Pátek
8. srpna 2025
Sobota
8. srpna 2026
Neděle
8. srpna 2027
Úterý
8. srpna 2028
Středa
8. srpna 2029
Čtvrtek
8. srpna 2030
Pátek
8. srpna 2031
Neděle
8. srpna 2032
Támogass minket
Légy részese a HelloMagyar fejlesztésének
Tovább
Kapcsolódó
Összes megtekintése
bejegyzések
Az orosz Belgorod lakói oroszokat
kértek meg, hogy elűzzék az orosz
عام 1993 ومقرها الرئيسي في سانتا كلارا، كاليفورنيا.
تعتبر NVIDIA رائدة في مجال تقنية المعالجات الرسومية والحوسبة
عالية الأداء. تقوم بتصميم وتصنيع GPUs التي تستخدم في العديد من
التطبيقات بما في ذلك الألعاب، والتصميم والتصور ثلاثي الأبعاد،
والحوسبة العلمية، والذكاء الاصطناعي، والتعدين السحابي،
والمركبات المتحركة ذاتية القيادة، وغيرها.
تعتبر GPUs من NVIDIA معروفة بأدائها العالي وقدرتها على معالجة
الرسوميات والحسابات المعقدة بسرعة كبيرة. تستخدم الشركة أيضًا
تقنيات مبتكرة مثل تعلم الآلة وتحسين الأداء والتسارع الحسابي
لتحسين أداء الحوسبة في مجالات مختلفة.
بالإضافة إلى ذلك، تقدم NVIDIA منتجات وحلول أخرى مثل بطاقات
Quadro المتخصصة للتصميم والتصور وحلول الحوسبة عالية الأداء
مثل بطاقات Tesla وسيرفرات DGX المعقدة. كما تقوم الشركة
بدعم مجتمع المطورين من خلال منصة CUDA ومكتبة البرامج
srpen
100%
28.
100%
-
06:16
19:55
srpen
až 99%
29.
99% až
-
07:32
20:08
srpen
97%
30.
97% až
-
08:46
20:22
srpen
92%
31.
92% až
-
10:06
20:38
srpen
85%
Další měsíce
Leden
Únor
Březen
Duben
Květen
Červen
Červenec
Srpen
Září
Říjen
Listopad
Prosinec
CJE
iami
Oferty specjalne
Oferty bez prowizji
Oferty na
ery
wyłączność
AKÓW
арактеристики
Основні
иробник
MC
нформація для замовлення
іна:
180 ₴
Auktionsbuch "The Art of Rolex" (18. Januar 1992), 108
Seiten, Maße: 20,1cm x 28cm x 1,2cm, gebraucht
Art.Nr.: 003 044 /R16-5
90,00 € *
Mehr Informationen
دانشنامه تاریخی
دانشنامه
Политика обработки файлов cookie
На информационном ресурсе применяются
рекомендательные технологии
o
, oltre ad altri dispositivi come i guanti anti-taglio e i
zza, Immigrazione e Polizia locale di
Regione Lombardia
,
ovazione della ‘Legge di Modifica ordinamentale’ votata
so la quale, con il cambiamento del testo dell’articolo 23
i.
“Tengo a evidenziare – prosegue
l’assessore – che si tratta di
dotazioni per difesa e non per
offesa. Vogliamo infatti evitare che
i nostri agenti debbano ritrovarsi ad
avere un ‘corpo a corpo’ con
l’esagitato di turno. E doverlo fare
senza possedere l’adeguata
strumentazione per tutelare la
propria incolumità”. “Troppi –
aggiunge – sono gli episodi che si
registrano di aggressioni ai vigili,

------------------------

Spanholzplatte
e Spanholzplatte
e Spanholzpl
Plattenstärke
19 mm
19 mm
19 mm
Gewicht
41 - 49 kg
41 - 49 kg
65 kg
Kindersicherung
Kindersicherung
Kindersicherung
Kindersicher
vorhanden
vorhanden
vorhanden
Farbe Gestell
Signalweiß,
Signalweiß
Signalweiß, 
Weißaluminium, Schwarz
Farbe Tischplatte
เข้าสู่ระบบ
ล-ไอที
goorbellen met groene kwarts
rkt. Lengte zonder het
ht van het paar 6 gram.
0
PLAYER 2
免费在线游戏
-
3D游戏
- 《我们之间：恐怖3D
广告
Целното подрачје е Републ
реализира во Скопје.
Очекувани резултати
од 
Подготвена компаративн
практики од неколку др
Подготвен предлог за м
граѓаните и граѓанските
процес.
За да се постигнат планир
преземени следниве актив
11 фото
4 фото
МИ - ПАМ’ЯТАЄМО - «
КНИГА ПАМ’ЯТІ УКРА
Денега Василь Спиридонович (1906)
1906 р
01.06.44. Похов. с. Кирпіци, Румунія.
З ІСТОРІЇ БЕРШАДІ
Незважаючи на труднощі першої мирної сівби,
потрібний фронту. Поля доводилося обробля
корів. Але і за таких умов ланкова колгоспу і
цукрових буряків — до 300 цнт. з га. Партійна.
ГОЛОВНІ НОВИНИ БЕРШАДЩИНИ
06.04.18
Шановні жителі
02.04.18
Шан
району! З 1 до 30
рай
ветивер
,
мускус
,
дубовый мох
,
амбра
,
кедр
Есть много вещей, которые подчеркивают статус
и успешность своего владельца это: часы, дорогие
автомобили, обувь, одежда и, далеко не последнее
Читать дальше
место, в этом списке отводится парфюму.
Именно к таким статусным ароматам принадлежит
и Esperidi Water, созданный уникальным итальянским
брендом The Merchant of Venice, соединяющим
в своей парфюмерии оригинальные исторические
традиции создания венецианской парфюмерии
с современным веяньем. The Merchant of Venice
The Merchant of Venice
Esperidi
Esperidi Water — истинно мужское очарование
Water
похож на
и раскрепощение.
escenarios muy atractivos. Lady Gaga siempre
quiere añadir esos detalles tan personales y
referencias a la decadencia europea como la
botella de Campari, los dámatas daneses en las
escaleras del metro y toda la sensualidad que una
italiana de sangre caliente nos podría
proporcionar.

------------------------

- [Task goal]
Every line above from the line with "escaleras del metro" to the line with "proporcionar." is wanted, ends included; write them out exactly and add no other line.

- [Final answer]
escaleras del metro y toda la sensualidad que una
italiana de sangre caliente nos podría
proporcionar.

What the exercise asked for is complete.